**Provided material**
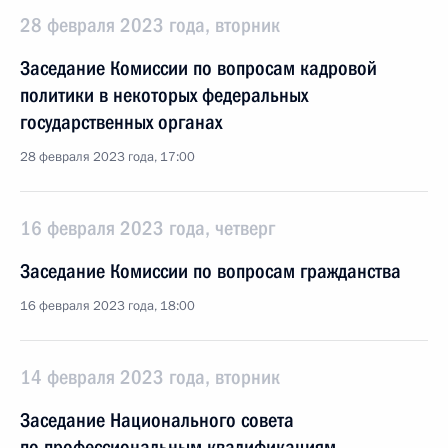
28 февраля 2023 года, вторник
Заседание Комиссии по вопросам кадровой
политики в некоторых федеральных
государственных органах
28 февраля 2023 года, 17:00
16 февраля 2023 года, четверг
Заседание Комиссии по вопросам гражданства
16 февраля 2023 года, 18:00
14 февраля 2023 года, вторник
Заседание Национального совета
по профессиональным квалификациям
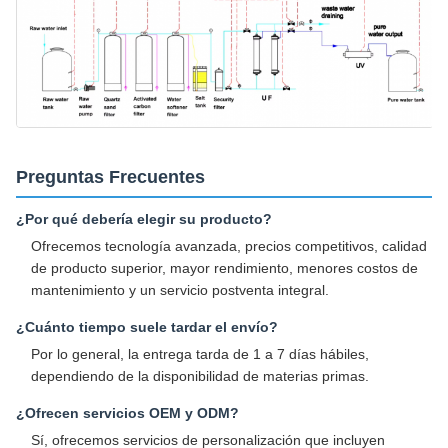
Preguntas Frecuentes
¿Por qué debería elegir su producto?
Ofrecemos tecnología avanzada, precios competitivos, calidad
de producto superior, mayor rendimiento, menores costos de
mantenimiento y un servicio postventa integral.
¿Cuánto tiempo suele tardar el envío?
Por lo general, la entrega tarda de 1 a 7 días hábiles,
dependiendo de la disponibilidad de materias primas.
¿Ofrecen servicios OEM y ODM?
Sí, ofrecemos servicios de personalización que incluyen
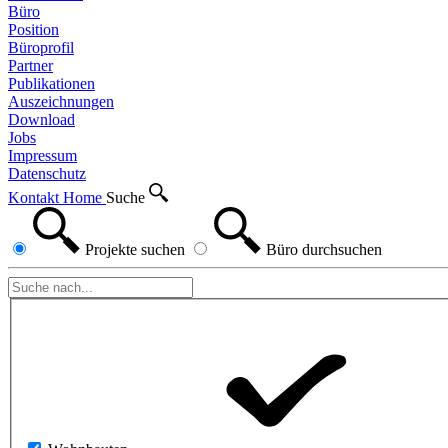
Büro
Position
Büroprofil
Partner
Publikationen
Auszeichnungen
Download
Jobs
Impressum
Datenschutz
Kontakt
Home
Suche
Projekte
suchen
Büro
durchsuchen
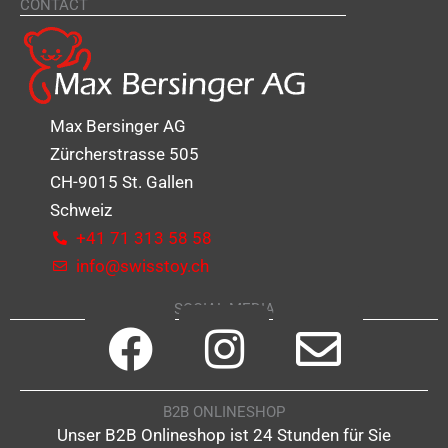
CONTACT
Max Bersinger AG
Zürcherstrasse 505
CH-9015 St. Gallen
Schweiz
+41 71 313 58 58
info@swisstoy.ch
SOCIAL MEDIA
F
I
E
a
n
n
B2B ONLINESHOP
c
s
v
Unser B2B Onlineshop ist 24 Stunden für Sie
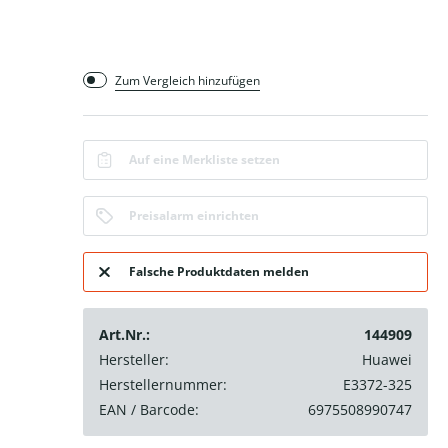
Zum Vergleich hinzufügen
Auf eine Merkliste setzen
Preisalarm einrichten
Falsche Produktdaten melden
Art.Nr.:
144909
Hersteller:
Huawei
Herstellernummer:
E3372-325
EAN / Barcode:
6975508990747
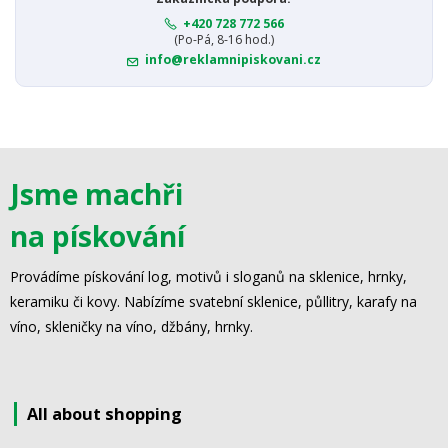
+420 728 772 566
(Po-Pá, 8-16 hod.)
info@reklamnipiskovani.cz
Jsme machři
na pískování
Provádíme pískování log, motivů i sloganů na sklenice, hrnky,
keramiku či kovy. Nabízíme svatební sklenice, půllitry, karafy na
víno, skleničky na víno, džbány, hrnky.
All about shopping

**Required work**
Omitting the images, copy the listing exactly.

**Exercise response**
28 февраля 2023 года, вторник
Заседание Комиссии по вопросам кадровой
политики в некоторых федеральных
государственных органах
28 февраля 2023 года, 17:00
16 февраля 2023 года, четверг
Заседание Комиссии по вопросам гражданства
16 февраля 2023 года, 18:00
14 февраля 2023 года, вторник
Заседание Национального совета
по профессиональным квалификациям
Preguntas Frecuentes
¿Por qué debería elegir su producto?
Ofrecemos tecnología avanzada, precios competitivos, calidad
de producto superior, mayor rendimiento, menores costos de
mantenimiento y un servicio postventa integral.
¿Cuánto tiempo suele tardar el envío?
Por lo general, la entrega tarda de 1 a 7 días hábiles,
dependiendo de la disponibilidad de materias primas.
¿Ofrecen servicios OEM y ODM?
Sí, ofrecemos servicios de personalización que incluyen
Büro
Position
Büroprofil
Partner
Publikationen
Auszeichnungen
Download
Jobs
Impressum
Datenschutz
Kontakt
Home
Suche
Projekte
suchen
Büro
durchsuchen
CONTACT
Max Bersinger AG
Zürcherstrasse 505
CH-9015 St. Gallen
Schweiz
+41 71 313 58 58
info@swisstoy.ch
SOCIAL MEDIA
F
I
E
a
n
n
B2B ONLINESHOP
c
s
v
Unser B2B Onlineshop ist 24 Stunden für Sie
Zum Vergleich hinzufügen
Auf eine Merkliste setzen
Preisalarm einrichten
Falsche Produktdaten melden
Art.Nr.:
144909
Hersteller:
Huawei
Herstellernummer:
E3372-325
EAN / Barcode:
6975508990747
+420 728 772 566
(Po-Pá, 8-16 hod.)
info@reklamnipiskovani.cz
Jsme machři
na pískování
Provádíme pískování log, motivů i sloganů na sklenice, hrnky,
keramiku či kovy. Nabízíme svatební sklenice, půllitry, karafy na
víno, skleničky na víno, džbány, hrnky.
All about shopping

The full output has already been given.